-- Source material follows --

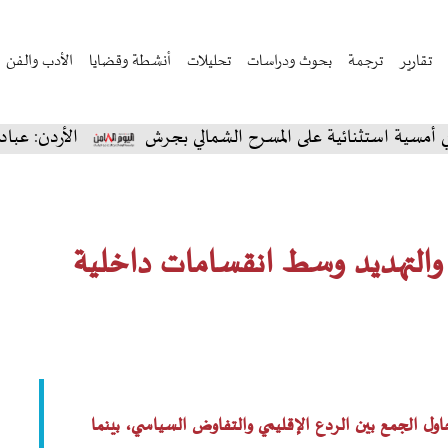
تقارير
ترجمة
بحوث ودراسات
تحليلات
أنشطة وقضايا
الأدب والفن
ثنائية على المسرح الشمالي بجرش
الأردن: عبادي الجوهر
ض والتهديد وسط انقسامات داخلية
ل الجمع بين الردع الإقليمي والتفاوض السياسي، بينما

-- Source material concluded --

* [Exercise instructions] Print the data again word for word, pictures excluded.

* [Answer section]
تقارير
ترجمة
بحوث ودراسات
تحليلات
أنشطة وقضايا
الأدب والفن
ثنائية على المسرح الشمالي بجرش
الأردن: عبادي الجوهر
ض والتهديد وسط انقسامات داخلية
ل الجمع بين الردع الإقليمي والتفاوض السياسي، بينما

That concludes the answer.